Example dataset. We create a dataset that is split into a train (data, labels) and a test (test_data, test_labels) dataset with corresponding labels.

In [1]:
import pandas as pd
from sklearn.datasets import make_classification
from sklearn.model_selection import train_test_split

data = make_classification(n_samples=250, n_features=100, n_informative=20, n_redundant=10, random_state=0, shuffle=False)

my_data = pd.DataFrame(data[0])
my_target = data[1]
my_feat_names = ['f{0}'.format(x+1) for x in range(len(my_data.columns))]

data, test_data, labels, test_labels = train_test_split(my_data, my_target, test_size=0.3, random_state=0)

The next cell contains code with which we perform best parameter selection, i.e. the best parameter combination for the elastic net models in RENT. This step is NOT REQUIRED for running RENT; parameters can be user defined in a later step of this document.

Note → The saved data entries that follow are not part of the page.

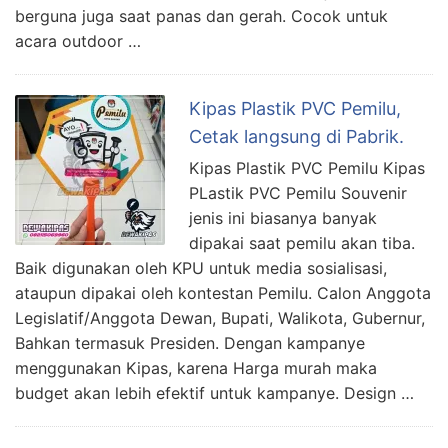
berguna juga saat panas dan gerah. Cocok untuk
acara outdoor …
Kipas Plastik PVC Pemilu,
Cetak langsung di Pabrik.
Kipas Plastik PVC Pemilu Kipas
PLastik PVC Pemilu Souvenir
jenis ini biasanya banyak
dipakai saat pemilu akan tiba.
Baik digunakan oleh KPU untuk media sosialisasi,
ataupun dipakai oleh kontestan Pemilu. Calon Anggota
Legislatif/Anggota Dewan, Bupati, Walikota, Gubernur,
Bahkan termasuk Presiden. Dengan kampanye
menggunakan Kipas, karena Harga murah maka
budget akan lebih efektif untuk kampanye. Design …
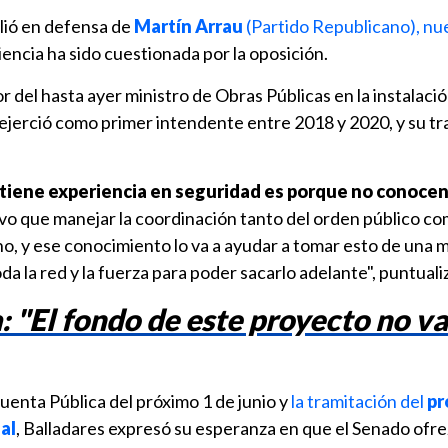
alió en defensa de
Martín Arrau
(Partido Republicano), nue
iencia ha sido cuestionada por la oposición.
r del hasta ayer ministro de Obras Públicas en la instalació
ejerció como primer intendente entre 2018 y 2020, y su t
tiene experiencia en seguridad es porque no conocen
vo que manejar la coordinación tanto del orden público co
no, y ese conocimiento lo va a ayudar a tomar esto de una 
a la red y la fuerza para poder sacarlo adelante", puntuali
"El fondo de este proyecto no va
Cuenta Pública del próximo 1 de junio y
la tramitación del
pr
al
, Balladares expresó su esperanza en que el Senado ofr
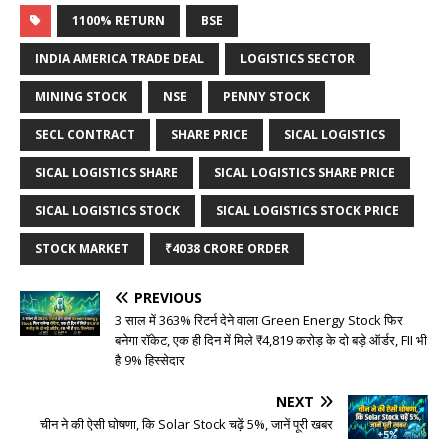
1100% RETURN
BSE
INDIA AMERICA TRADE DEAL
LOGISTICS SECTOR
MINING STOCK
NSE
PENNY STOCK
SECL CONTRACT
SHARE PRICE
SICAL LOGISTICS
SICAL LOGISTICS SHARE
SICAL LOGISTICS SHARE PRICE
SICAL LOGISTICS STOCK
SICAL LOGISTICS STOCK PRICE
STOCK MARKET
₹4038 CRORE ORDER
PREVIOUS
3 साल में 363% रिटर्न देने वाला Green Energy Stock फिर
बनेगा रॉकेट, एक ही दिन में मिले ₹4,819 करोड़ के दो बड़े ऑर्डर, FII भी
है 9% हिस्सेदार
NEXT
चीन ने की ऐसी घोषणा, कि Solar Stock चढ़ें 5%, जानें पूरी खबर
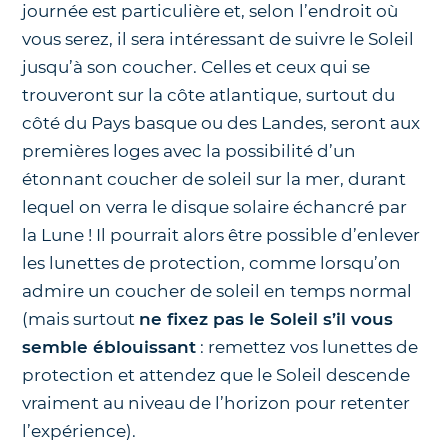
journée est particulière et, selon l’endroit où
vous serez, il sera intéressant de suivre le Soleil
jusqu’à son coucher. Celles et ceux qui se
trouveront sur la côte atlantique, surtout du
côté du Pays basque ou des Landes, seront aux
premières loges avec la possibilité d’un
étonnant coucher de soleil sur la mer, durant
lequel on verra le disque solaire échancré par
la Lune ! Il pourrait alors être possible d’enlever
les lunettes de protection, comme lorsqu’on
admire un coucher de soleil en temps normal
(mais surtout
ne fixez pas le Soleil s’il vous
semble éblouissant
: remettez vos lunettes de
protection et attendez que le Soleil descende
vraiment au niveau de l’horizon pour retenter
l’expérience).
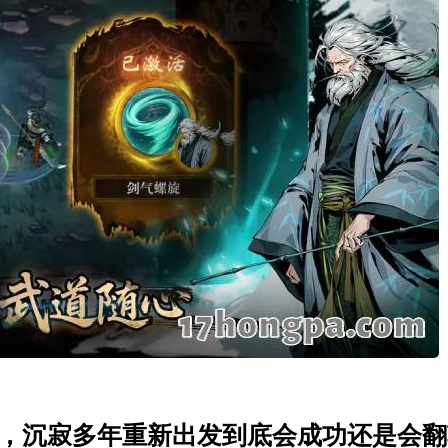
，沉寂多年重新出发到底会成功还是会翻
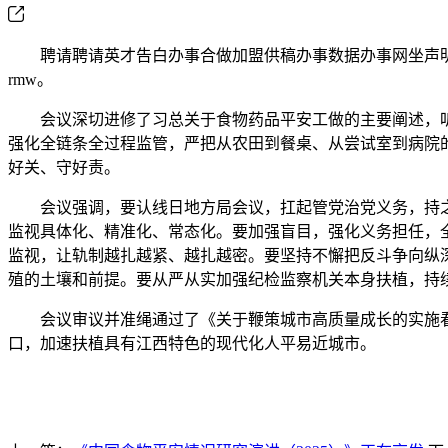
聘请聘请英才告白办事合做加盟供稿办事数据办事网坐声明
rmw。
会议深切进修了习总关于食物药品平安工做的主要阐述，听取
强化全链条全过程监管，严把从农田到餐桌、从尝试室到病院
好关、守好责。
会议强调，要认线日地方局会议，扛起管党治党义务，持之以
监视具体化、精准化、常态化。要加强盲目，强化义务担任，
监视，让轨制越扎越紧、越扎越密。要坚持不懈把反斗争向纵
殖的土壤和前提。要从严从实加强纪检监察机关本身扶植，持
会议审议并准绳通过了《关于鞭策城市高质量成长的实施看
口，加速扶植具有江西特色的现代化人平易近城市。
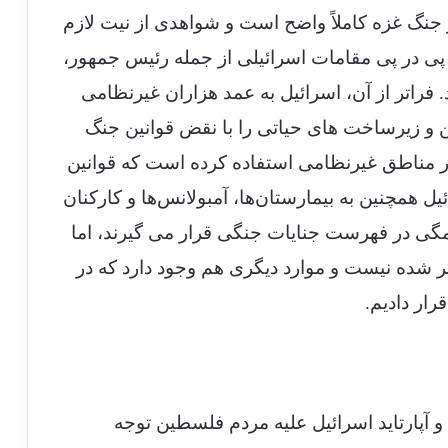
جنگ غزه کاملاً واضح است و شواهدی از نیت لازم
پی در پی مقامات اسرائیلی از جمله رئیس جمهور،
 فراتر از آن، اسرائیل به عمد هزاران غیرنظامی
 زیرساخت های حیاتی را با نقض قوانین جنگ
 مناطق غیرنظامی استفاده کرده است که قوانین
یل همچنین به بیمارستان‌ها، آمبولانس‌ها و کارکنان
مگی در فهرست جنایات جنگی قرار می گیرند، اما
 شده نیست و موارد دیگری هم وجود دارد که در
ار دادیم.
آپارتاید اسرائیل علیه مردم فلسطین توجه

If you play around with RENT and use it the first time, just ignore this cell. 
It is important to remember that the paramter "C" which is responsible for the regularization strength, is inversely defined in the LogisticRegression function of scikit learn. This can be important to know when you want to further interpret results etc. 

In [None]:
import parameter_selection as ps
import warnings

# Activate this to not show all the convergence warnings.
warnings.filterwarnings("ignore")

my_reg_params = [0.1,1,10]
my_l1_params = [0,0.1,0.25, 0.5, 0.75, 0.9, 1]
testsize_range = (0.25, 0.25)

best_C, best_l1 = ps.parameter_selection(data=data, labels=labels, 
                     my_reg_params=my_reg_params, 
                     my_l1_params=my_l1_params,
                     n_splits=5, 
                     testsize_range = testsize_range)

In [None]:
print("best C: ", best_C)
print("best l1: ", best_l1)

This would be the best parameter combination with the procedure from above. As stated before, this is not necessary but you can select own parameters you would like to try RENT with, directly in RENT. RENT delivers then the best paramter combination found. The process above is useful for speeding up the whole procedure as RENT is then run only with one parameter combination. For the fundamental applcation of RENT see the next cell.

RENT offers different settings which are described in the RENT_parallel file. The setting here is the standard setting used in our paper with fewer tt_splits (faster computation). 

In [2]:
import RENT_parallel as fs
# C parameters you would like to try
my_reg_params = [0.1, 1]
# l1-strengths you would like to try
my_l1_params = [0.5, 0.9]

analysis = fs.RENT(data=data, 
                                target=labels,
                                feat_names=data.columns,
                                reg_params=my_reg_params,
                                poly='OFF', 
                                scoring='f1',
                                clf='logreg',
                                testsize_range=(0.25, 0.25),
                                num_tt=20, 
                                num_w_init=1,
                                l1_params = my_l1_params,
                                verbose = 0)


analysis.run_analysis()

  if(self.clf is not "RM" and self.clf is not "linSVC"):
  if(self.clf is not "RM" and self.clf is not "linSVC"):


Dim data: (175, 100)
Dim target (175,)
reg param C: [0.1, 1]
l1_params: [0.5, 0.9]
num TT splits: 20
num weight inits: 1
data type: <class 'pandas.core.frame.DataFrame'>
verbose: 0


We can take a closer look into different calculations from RENT. 

In [None]:
scores = analysis.get_scores_summary_by_regParam()
zeroes = analysis.get_average_zero_features()


print(scores)
print(zeroes)

In [None]:
import numpy as np

normed_scores = (scores-np.nanmin(scores.values))/(np.nanmax(scores.values)-np.nanmin(scores.values))
normed_zeroes = (zeroes-np.nanmin(zeroes.values))/(np.nanmax(zeroes.values)-np.nanmin(zeroes.values))
normed_zeroes = normed_zeroes.astype("float")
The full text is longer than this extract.